So yeah that's more like
what I have at the moment.
I've tried to play, sorry, with react,
I don't know if you played with it.
And I don't know what's your success
with it, but for me, when I did it,
it was like, I was really impressed
at what it could do and, like all
the, like how it can resonate.
But then.
Also a lot of times you would just not
do it again, it's really like it's really
not predictable I had a 30 success rate
on one task for example with react.
Nicolay Gerold: So react
basically what it just means.
It's like a flow you're going
through all the time, like thought,
action, observation, and you
basically try to improve the answers.
I have like very limited success.
Or rather, I got it to work once, but
I didn't get it to work a second time.
Stephen Batifol: Yeah for me it was really
like And I remember I had a demo actually
where I was like, okay, I'm going to
showcase react, because it's really cool.

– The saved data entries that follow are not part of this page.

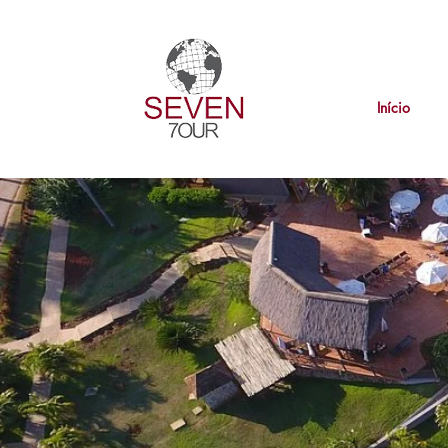
Início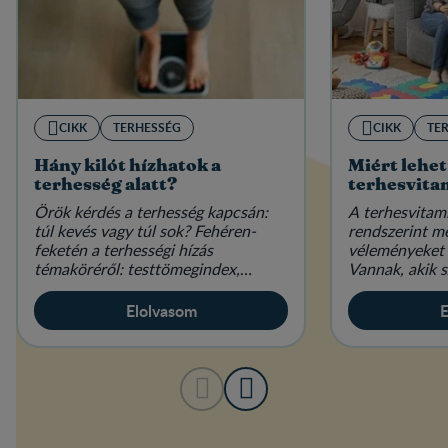
CIKK
TERHESSÉG
CIKK
TE
Hány kilót hízhatok a
Miért lehet
terhesség alatt?
terhesvita
Örök kérdés a terhesség kapcsán:
A terhesvitam
túl kevés vagy túl sok? Fehéren-
rendszerint m
feketén a terhességi hízás
véleményeket 
témaköréről: testtömegindex,
Vannak, akik s
étkezés és életmód várandósan.
elengedhetetl
mások hallani 
Elolvasom
E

And what I like is that it's rewriting
the query as well as the user sometimes as
well as be like, okay, this was not clear.
I'm going to try to redo it.
But then, yeah, when I was preparing for
the demo, I was like, man, it works like
one time out of five, and I was like,
yeah, I can't have that for my demo.
It's too stressful.
And then when I talked to other
people, they were like similar
thing with React from them.
It seems like it's a cool
one, but not there yet.
Nicolay Gerold: I've always ended
up I tried it and I've always
ended up writing some kind of
workflow with a loop with branching.
But I haven't found a good
library for that as of yet.
Stephen Batifol: Yeah.
No, yeah.
It's React is, yeah.
Let's see.
Let's see if we have an improvement on it.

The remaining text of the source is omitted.